Eminent domain entered the awareness of many Americans with the recent U.S. Supreme Court case Kelo v. New London. Across the political spectrum, people were outraged when the Court majority said that a local government may transfer property from one private party to another under the “public use” clause of the Constitution, for the sake of “economic development.”
Carla T. Main–who in the past, as a lawyer, has represented the condemning authorities in eminent domain cases–examines how property rights in America have come to be so weak, tracing the history of eminent domain from the Revolutionary War to the Kelo case. But the heart of Bulldozed is a story of how eminent domain has affected an American family and the small-town community where they have lived and worked for decades.

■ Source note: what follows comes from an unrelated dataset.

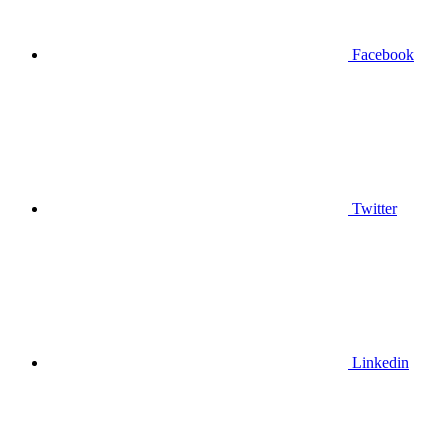
Facebook
Twitter
Linkedin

In the 1940s, Pappy and Isabel Gore established a shrimp processing plant in Freeport, Texas. Three generations of Gores built Western Seafood into a thriving business that stood up to fierce competition and market flux. But Freeport was struggling, and city officials decided that a private yacht marina on the Old Brazos River might save it. They would use eminent domain to take the Gores’ waterfront property and hand it over to the developer, an heir of a legendary Texas oil family, in a risky sweetheart deal.
For three years, the Gores resisted the taking with every ounce of strength they had. Around them, the fabric of the community unraveled as friends and neighbors took sides. Bulldozed vividly recounts the Gores’ fight with city hall, and at the same time ponders larger questions of what property rights mean today and who among us is entitled to hold on to the American Dream.